Rupture and Repair: Strengthening Family Bonds

My immediate and maternal extended family just got together for the largest holiday meal in years. People who hadn’t been able to attend due to family tension in decades past were back at the table. Another family member had almost moved out of state but had decided to stay close to us. I felt very grateful to have everyone at the same table and for the feeling of togetherness I hadn’t felt in a while. As I looked around the table, it struck me how many people had set their differences aside to eat together and celebrate the holidays. I never expected some individuals sitting at that table to be in the same room again.
I’ve been thinking a lot about my family lately. It’s often been said that we can’t choose the family we’re born into, blood is thicker than water, and if you’re familiar with the TV show The Middle, Frankie Heck will often retort when her kids are complaining about visiting their Aunt Edie, ” You do for family.” I’ve written before about the pitfalls of following this creed when the family member in question causes you harm. I have been thinking about how family represents what makes life worth living. I am referring to love and finding love within a community. Family is the first community we learn to exist within, for better or worse. Our identities, communication skills, etc., come from our interactions with our families of origin most often.

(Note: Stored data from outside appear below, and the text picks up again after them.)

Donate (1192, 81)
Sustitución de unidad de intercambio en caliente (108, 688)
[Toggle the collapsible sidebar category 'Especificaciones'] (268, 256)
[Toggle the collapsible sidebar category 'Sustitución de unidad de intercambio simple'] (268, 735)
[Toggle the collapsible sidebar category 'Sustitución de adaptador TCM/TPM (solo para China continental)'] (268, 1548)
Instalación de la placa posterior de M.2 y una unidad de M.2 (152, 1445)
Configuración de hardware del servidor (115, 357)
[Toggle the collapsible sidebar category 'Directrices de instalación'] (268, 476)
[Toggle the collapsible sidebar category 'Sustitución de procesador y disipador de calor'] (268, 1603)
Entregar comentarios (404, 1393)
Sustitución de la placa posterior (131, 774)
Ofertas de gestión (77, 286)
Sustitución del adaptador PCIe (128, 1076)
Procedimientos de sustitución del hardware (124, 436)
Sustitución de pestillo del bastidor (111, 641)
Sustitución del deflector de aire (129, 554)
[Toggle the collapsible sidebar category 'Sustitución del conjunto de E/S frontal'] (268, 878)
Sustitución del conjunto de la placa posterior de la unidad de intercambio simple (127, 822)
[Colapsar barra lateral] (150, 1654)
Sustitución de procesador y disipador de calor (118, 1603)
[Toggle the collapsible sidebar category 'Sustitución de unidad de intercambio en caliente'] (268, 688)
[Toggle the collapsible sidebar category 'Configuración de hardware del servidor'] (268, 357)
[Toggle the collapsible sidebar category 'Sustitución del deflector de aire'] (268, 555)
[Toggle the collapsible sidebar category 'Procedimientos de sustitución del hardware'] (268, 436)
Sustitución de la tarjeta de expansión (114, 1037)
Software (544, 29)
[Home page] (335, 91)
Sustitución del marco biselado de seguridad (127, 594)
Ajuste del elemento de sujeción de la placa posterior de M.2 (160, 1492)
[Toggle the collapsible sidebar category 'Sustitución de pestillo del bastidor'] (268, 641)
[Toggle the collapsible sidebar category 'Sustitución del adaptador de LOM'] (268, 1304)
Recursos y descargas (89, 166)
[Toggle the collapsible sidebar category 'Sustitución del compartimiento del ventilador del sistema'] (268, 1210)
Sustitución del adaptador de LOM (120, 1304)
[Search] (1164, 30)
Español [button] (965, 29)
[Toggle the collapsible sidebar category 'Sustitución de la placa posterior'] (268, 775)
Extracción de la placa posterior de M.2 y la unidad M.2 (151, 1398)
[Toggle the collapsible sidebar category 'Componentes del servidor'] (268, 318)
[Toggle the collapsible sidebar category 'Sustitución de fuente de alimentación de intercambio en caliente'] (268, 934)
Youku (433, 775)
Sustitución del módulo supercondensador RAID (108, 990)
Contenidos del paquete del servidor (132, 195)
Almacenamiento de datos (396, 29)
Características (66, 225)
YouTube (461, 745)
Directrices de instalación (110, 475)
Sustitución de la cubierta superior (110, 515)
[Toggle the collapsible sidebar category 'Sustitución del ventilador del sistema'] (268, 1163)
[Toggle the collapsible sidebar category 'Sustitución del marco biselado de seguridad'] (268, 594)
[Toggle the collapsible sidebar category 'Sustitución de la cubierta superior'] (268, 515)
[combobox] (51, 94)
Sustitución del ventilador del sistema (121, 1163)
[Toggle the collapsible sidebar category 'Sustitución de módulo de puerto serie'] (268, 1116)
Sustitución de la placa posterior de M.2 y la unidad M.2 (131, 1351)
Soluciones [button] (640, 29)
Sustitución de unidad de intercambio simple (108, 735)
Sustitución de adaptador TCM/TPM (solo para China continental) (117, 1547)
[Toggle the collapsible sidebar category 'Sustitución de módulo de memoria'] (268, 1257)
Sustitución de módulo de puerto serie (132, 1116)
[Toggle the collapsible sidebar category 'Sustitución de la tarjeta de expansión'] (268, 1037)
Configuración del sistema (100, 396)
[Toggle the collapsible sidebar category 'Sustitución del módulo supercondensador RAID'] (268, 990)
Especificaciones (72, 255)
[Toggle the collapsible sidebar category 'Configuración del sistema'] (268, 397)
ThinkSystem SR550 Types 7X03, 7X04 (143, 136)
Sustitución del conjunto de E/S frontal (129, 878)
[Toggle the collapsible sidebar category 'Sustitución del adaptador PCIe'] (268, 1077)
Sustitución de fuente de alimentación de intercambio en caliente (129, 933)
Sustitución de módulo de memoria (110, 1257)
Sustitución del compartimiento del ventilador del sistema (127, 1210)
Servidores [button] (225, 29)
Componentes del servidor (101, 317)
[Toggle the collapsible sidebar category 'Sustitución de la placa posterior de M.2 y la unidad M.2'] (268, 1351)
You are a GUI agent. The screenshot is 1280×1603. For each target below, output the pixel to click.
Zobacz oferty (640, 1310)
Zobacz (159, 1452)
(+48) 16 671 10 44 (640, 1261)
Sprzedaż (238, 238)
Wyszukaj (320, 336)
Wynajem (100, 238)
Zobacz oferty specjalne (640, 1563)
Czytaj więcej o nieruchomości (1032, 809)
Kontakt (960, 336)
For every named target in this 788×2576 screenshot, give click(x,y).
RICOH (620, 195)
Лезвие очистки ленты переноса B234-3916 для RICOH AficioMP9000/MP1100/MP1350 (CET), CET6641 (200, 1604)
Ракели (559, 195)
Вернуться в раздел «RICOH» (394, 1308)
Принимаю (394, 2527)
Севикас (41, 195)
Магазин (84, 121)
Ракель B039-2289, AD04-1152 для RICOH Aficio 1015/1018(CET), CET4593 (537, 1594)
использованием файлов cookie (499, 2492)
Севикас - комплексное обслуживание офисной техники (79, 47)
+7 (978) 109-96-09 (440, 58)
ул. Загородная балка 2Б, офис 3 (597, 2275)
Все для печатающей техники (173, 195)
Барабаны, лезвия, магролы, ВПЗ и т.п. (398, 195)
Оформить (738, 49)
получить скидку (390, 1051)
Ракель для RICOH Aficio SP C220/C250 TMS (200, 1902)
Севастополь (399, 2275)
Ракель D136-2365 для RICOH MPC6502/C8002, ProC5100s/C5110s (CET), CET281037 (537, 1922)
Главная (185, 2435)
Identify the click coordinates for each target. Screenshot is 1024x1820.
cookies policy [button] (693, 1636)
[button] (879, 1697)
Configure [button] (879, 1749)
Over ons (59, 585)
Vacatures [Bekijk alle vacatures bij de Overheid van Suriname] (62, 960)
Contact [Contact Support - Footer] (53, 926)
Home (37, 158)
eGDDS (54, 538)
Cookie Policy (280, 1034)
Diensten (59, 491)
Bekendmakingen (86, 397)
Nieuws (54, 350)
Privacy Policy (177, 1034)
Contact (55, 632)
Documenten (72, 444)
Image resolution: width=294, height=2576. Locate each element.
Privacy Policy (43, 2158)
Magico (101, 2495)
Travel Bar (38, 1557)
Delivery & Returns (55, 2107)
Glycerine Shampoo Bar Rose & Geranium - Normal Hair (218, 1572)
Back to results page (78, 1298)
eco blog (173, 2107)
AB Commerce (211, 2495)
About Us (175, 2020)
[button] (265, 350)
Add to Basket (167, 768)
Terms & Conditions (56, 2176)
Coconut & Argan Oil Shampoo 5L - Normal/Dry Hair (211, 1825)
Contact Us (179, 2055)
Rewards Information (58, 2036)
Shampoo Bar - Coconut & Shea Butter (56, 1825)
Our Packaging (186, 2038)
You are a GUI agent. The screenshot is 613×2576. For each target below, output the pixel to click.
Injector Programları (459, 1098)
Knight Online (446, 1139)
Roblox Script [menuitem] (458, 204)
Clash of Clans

I have been reflecting specifically on how rupture and repair are frequently used in good, healthy families. Therapists might have their definition of rupture and repair, but in my mind, it means this. Two individuals have a rupture in their relationship, something that causes distress, harm, or damage. This is the rupture. The next step is recognizing that there has been a change in the relationship that either party doesn’t desire, and both individuals work to find ways to repair the relationship. Repair can involve apologizing, making a kind gesture, or spending quality time with the person. Growing up, ruptures in relationships were very distressing. When I didn’t see eye to eye with my parents, siblings, or another loved one, my world was thrown into turmoil. If we disagreed, how could we be close? What did this mean for my relationship with that person? I didn’t have the maturity to disagree with someone and not feel threatened by that.
Over time, my anxiety lessened when I disagreed with family members. The measure of a good family was the ability to navigate conflict and quickly arrive at a happy equilibrium, which is what I thought in my youth. After completing the rupture and repair process many times with different family members, I have come to a different conclusion. The desire to repair relationships when and where possible makes a family good and healthy. I had a conflict with a family member for a few months a few years ago. The days stretched one longer than the one before the other. I wanted the warm, loving connection we’d shared before the fissure had appeared in our relationship. I cried and cried. In my mind, I had tried everything to repair the damage, but nothing had worked. After two months, I cried uncle. I had been high on self-righteousness and convinced of my moral superiority in the matter at hand. All of that was hollow. I called my loved one and asked if we could meet for a meal. We exchanged apologies over a few hours, leaving the restaurant in a much better place. This relationship has continued to improve.
This holiday season, if there are relationships that can be mended, I hope we will endeavor to do so. Hope and empathy are vital for survival.